In http://www.mun-montijo.pt/NR/rdonlyres/4978EDA3-792F-4FFF-9F24-1B49D1205E56/0/DSC09859.JPG
Na berma da estrada, os jovens intrépidos dançam sobre carros que passam. Põem um pé dentro da parte carnuda da estrada (onde o asfalto se delimita pelos traços brancos que indicam a existência de estrada) exatamente quando um carro anuncia a passagem. Ensaiam gestos que parecem aprendidos de um manual de bandarilheiro espanhol. Os seus touros, todavia, são bestas de alumínio lançadas a velocidades alucinantes pelos motores de combustão.
Os jovens, que parecem possuídos por uma demência sem explicação, desafiam-se para saber quem é o mais ousado. Nesta coreografia rodoviária, é sinónimo de passos de tourada que os façam quase beijar os carros que passam. Os condutores não chegam a ter tempo de se assustarem. Os passos tauromáquicos são súbitos, os rapazes atirando-se quase para cima dos carros enquanto enfeitam a bravura com a pose artística do toureio a pé. O frisson só conta quando os rapazes cambaleiam no distrate do toureio – quando, de tão perto se porem, a deslocação de ar os faz regressar ao solo em desequilíbrio. Às vezes é tanto o desequilíbrio (e é tanta a audácia) que sentem os frisos do carro a roçarem pelos braços.
Não são os únicos a tremelicar. Os assustados condutores sobressaltam-se com o que lhes parece um bando de rapazes em colectiva demanda de suicídio. Depois de um condutor passar pelo intrépido que quase se atirou para cima do carro, o susto traz a marca dos ziguezagues e do rosto lívido devolvido pelo espelho retrovisor. Não saberia que ao entrar para a estrada seria toureado. Não saberia que o volante que segurava exigia-se firme; senão, o carro por onde seguia podia ser mais letal do que qualquer touro enfurecido no alto das suas centenas de quilos.

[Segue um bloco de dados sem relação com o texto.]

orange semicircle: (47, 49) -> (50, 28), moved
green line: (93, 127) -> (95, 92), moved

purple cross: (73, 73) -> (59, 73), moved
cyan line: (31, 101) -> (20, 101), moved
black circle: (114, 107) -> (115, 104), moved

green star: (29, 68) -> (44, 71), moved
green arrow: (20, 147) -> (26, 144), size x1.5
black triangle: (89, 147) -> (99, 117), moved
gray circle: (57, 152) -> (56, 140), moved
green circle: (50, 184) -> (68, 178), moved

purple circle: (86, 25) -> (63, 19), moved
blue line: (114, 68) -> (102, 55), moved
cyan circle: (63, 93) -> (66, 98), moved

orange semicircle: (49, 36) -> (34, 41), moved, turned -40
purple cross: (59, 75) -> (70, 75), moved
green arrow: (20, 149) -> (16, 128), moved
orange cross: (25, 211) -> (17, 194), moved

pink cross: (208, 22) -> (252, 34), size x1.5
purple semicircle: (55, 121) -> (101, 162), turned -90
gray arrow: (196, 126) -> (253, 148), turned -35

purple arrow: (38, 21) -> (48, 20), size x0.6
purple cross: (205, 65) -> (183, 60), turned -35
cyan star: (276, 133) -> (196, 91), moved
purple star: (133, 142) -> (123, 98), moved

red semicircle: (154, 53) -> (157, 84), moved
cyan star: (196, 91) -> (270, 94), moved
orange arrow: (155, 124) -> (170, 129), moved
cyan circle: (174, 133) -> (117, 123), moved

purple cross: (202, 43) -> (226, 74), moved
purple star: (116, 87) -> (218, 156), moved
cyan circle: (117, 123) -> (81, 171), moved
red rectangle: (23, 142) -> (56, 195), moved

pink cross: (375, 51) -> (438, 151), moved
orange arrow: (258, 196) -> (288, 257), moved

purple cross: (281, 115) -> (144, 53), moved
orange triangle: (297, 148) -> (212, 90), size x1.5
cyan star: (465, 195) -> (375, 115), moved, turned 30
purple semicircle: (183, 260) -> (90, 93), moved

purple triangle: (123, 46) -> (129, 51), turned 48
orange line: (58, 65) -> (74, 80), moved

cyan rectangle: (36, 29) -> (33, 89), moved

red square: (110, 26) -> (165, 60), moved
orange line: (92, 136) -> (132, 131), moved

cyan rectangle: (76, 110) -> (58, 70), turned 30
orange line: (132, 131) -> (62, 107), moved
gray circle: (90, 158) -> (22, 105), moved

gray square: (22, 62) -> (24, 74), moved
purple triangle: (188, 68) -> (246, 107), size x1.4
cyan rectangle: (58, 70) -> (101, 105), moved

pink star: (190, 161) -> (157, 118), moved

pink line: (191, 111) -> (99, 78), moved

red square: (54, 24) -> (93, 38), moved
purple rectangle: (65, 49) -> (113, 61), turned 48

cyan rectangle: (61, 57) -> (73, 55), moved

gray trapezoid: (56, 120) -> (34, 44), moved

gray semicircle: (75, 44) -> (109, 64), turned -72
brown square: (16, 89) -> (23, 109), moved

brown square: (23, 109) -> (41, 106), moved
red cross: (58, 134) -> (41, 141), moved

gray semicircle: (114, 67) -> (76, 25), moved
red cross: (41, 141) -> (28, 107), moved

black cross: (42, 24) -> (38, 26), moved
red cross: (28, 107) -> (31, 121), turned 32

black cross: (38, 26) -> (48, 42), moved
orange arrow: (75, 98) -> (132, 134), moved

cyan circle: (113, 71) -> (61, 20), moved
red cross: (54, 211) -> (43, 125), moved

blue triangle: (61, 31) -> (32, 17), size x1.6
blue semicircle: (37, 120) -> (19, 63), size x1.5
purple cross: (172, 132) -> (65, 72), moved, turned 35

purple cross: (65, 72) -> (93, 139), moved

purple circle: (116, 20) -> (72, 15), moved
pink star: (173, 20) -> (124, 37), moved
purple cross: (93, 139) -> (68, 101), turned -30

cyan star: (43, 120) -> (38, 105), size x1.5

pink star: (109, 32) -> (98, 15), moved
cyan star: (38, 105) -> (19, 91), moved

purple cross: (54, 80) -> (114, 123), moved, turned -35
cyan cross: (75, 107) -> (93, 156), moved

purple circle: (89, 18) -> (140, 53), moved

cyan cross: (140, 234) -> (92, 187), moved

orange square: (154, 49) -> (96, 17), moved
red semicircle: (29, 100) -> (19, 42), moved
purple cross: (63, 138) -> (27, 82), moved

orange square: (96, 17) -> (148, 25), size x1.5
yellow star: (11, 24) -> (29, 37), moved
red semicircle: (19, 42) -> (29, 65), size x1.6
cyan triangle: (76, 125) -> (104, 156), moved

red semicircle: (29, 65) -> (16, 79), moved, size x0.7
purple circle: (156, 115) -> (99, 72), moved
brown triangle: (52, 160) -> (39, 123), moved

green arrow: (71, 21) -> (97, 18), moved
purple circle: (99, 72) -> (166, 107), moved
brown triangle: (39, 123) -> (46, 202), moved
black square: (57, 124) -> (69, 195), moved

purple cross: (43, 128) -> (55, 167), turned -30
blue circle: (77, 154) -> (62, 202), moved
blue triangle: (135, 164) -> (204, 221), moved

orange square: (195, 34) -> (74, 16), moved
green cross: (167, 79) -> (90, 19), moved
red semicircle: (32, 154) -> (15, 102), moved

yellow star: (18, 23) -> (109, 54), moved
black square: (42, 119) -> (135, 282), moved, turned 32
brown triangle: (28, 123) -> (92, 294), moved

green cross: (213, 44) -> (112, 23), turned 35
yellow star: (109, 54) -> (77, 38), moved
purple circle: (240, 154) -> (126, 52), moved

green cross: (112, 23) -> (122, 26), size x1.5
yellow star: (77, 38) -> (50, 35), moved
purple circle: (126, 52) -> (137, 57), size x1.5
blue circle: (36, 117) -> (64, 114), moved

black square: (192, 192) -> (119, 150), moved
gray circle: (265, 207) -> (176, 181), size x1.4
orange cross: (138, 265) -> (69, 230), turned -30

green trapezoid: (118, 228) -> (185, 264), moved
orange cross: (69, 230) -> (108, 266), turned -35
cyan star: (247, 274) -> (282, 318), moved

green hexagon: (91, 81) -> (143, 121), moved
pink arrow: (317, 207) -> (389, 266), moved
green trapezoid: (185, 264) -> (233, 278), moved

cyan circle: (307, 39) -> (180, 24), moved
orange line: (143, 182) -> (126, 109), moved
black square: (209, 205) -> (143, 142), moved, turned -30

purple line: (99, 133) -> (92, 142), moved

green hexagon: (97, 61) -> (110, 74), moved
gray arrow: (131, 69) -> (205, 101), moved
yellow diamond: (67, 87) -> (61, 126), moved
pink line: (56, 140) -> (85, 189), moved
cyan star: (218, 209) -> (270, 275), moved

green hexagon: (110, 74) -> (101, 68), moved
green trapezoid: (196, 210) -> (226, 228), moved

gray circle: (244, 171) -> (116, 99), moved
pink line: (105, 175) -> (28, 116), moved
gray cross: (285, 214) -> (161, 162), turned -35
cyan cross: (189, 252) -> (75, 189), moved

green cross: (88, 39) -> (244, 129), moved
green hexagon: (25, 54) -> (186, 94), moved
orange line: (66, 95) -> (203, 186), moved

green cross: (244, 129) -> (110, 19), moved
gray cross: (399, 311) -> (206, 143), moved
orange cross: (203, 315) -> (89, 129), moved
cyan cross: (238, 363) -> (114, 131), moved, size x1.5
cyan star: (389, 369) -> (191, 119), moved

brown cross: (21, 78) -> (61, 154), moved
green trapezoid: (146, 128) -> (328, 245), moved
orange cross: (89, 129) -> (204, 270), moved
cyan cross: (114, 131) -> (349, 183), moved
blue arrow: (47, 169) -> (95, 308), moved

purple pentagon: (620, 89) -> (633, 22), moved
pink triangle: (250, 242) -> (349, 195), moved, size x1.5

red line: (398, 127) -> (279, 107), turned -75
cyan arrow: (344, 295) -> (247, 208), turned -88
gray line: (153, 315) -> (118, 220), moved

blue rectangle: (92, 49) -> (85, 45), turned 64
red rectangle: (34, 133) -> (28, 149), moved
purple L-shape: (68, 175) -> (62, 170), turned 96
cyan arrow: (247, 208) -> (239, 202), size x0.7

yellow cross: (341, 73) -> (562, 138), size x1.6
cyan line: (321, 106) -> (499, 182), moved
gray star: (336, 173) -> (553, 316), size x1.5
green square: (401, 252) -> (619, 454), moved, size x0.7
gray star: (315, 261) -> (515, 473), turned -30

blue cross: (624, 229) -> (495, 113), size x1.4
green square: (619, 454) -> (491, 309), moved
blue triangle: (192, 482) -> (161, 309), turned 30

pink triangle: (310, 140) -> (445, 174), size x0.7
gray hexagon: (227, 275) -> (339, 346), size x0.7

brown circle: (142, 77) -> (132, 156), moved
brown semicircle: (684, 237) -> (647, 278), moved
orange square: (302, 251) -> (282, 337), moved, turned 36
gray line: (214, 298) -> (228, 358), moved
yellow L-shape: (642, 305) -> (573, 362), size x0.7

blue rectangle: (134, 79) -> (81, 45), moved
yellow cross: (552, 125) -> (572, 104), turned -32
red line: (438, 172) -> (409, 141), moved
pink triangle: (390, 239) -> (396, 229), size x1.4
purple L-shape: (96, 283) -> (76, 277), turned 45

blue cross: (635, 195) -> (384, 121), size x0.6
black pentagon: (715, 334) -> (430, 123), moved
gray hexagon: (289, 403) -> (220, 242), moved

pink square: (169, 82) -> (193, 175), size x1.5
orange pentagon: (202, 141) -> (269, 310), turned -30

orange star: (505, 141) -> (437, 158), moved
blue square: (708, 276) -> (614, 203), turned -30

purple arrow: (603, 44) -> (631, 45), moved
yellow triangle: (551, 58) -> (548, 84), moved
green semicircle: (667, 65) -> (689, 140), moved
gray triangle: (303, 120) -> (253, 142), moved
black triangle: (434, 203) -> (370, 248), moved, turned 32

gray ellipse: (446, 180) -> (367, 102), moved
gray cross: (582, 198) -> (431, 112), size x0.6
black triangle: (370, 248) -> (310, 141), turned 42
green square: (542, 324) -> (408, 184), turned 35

Um dia destes a demência passou dos limites. Houve um rapaz que quis triunfar no pleito da audácia. Pretendeu tourear tão de perto um carro que passava que foi por ele colhido. Como nas arenas onde ainda um povo quase inteiro se excita com o lamentável toureio, sangue derramado e uma vida ceifada. A adrenalina às vezes é uma cilada.